CUNY (The City University of New York) has apologized for publishing an article on Yarelyn Mena, a graduate of Hunter College, who was one of the lawyers on Johnny Depp’s legal team. The article was removed. CUNY released a statement saying: “We appreciate everyone who shared their concerns about an article in our newsletter featuring a recent CUNY graduate who worked on Johnny Depp’s legal team. We understand the strong negative emotions this article elicited and apologize for publishing the item. We have removed it from our CUNYverse blog. The article was not meant to convey support for Mr. Depp, implicitly or otherwise, or to call into question any allegations that were made by Amber Heard. Domestic violence is a serious issue in our society and we regret any pain this article may have caused.”

After receiving her law degree in 2015, Yarelyn Mena joined Brown Rudnick LLP as an associate. She also represented Depp in his defamation case against his ex-wife Amber Heard as his younger lawyer. Mena said in the now-deleted article: “I worked with the team on the opening and the closing and was the master of the facts of all the evidence. If someone needed pictures or text messages, I would look them up and assist everyone as we went along.”

K.C. Johnson, a professor at Brooklyn College, addressed the situation in a tweet, saying that Mena is a daughter of immigrants from the Dominican Republic. In his opinion, the deleted article has some advice for students “who might want a future in law, but was removed, it seems, because of protests about the CUNY grad’s client.”

The fact that Depp won his defamation suit against Heard and provided evidence that he was a victim of domestic abuse inflicted by his ex-wife makes CUNY’s decision to remove the story and statement even more perplexing. Heard received $2 million for her countersuit, while Depp received a total of $15 million in monetary damages. Heard’s counterclaim was focused on something that one of Depp’s attorneys stated. The judge explained that Virginia law only allows for punitive damages up to $350,000, so after subtracting Heard’s damages, Depp received $10.35 million for a total of $8 million, reported Daily Wire.
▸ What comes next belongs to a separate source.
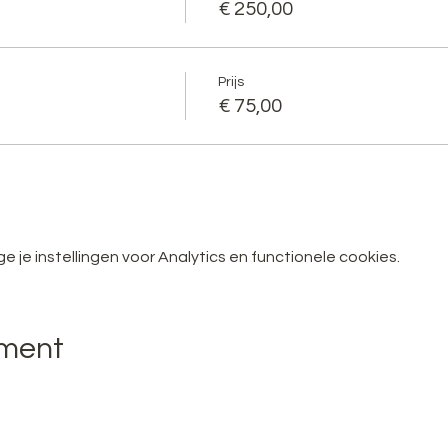
€ 250,00
Prijs
€ 75,00
je instellingen voor Analytics en functionele cookies.
ement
The defamation suit was insanely popular. During the suit, some strange things happened. Related news reveal:

The summons for jury duty was sent out to a Virginia resident in April for the much-delayed $15 million defamation action Depp had set off in March 2019 against Heard for a 2018 Washington Post op-ed she penned on being the “public face” of domestic abuse, according to the redacted filing. But it seems, however, that there are two individuals residing at the same address with, at the very least, “the same last name” — one a 77-year-old and another a 52-year-old, also according to a filing.

It looks like the latter was the one who showed up, despite the former being the one summoned. “Thus, the 52-year-old [redacted] sitting on the jury for six weeks was never summoned for jury duty on April 11 and did not ‘appear in the list,’ as required,” the damning filing asserts.

The filing implies that the younger individual made it all the way to the jury, not noticed by officers or clerks of the court, without apparently ever being asked to produce any ID, or with perhaps fake ID. Additionally, it looks like someone filled out the required online information form either intentionally or accidentally to say that they were born in 1945.